This is what I meant when I kept saying Obama didn’t have executive ability. People retorted that he ran an effective campaign, and I gave up trying to explain at that point, because the candidate really has very little to do with running the campaign other than his input into staff hiring, and Tom Daschle made most of those major decisions.
Obama would rather preside over a graduate seminar than make hardnosed political decisions, and that continues to be a major flaw. Krugman:
Mark Thoma directs us to an appalling story — apparently Obama held a meeting after the midterm to debate whether our unemployment problem is cyclical or structural.
What I want to know is, who was arguing for structural? I find it hard to think of anyone I know in the administration’s economic team who would make that case, who would deny that the bulk of the rise in unemployment since 2007 is cyclical.
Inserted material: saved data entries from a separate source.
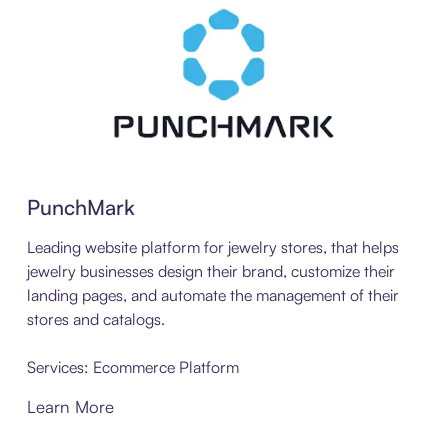
PunchMark
Leading website platform for jewelry stores, that helps
jewelry businesses design their brand, customize their
landing pages, and automate the management of their
stores and catalogs.
Services: Ecommerce Platform
Learn More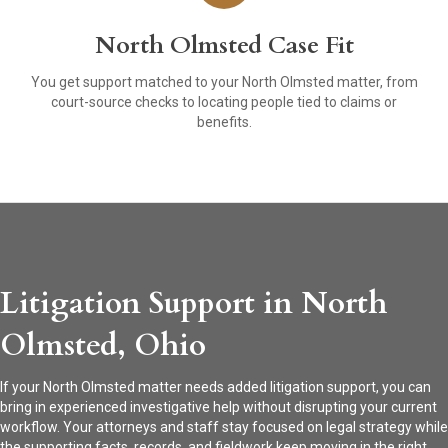
North Olmsted Case Fit
You get support matched to your North Olmsted matter, from
court-source checks to locating people tied to claims or
benefits.
Litigation Support in North
Olmsted, Ohio
If your North Olmsted matter needs added litigation support, you can
bring in experienced investigative help without disrupting your current
workflow. Your attorneys and staff stay focused on legal strategy while
the supporting facts, records, and fieldwork keep moving in the right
And as I and others have been trying to point out, none of the signatures of structural unemployment are visible: there are no large groups of workers with rising wages, there are no large parts of the labor force at full employment, there are no full-employment states aside from Nebraska and the Dakotas, inflation is falling, not rising.
More generally, I can’t think of any Democratic-leaning economists who think the problem is largely structural.
Yet someone who has Obama’s ear must think otherwise.
No wonder we’re in such trouble. Obama must gravitate instinctively to people who give him bad economic advice, and who almost surely don’t share the values he was elected to promote. That’s what I’d call a structural problem.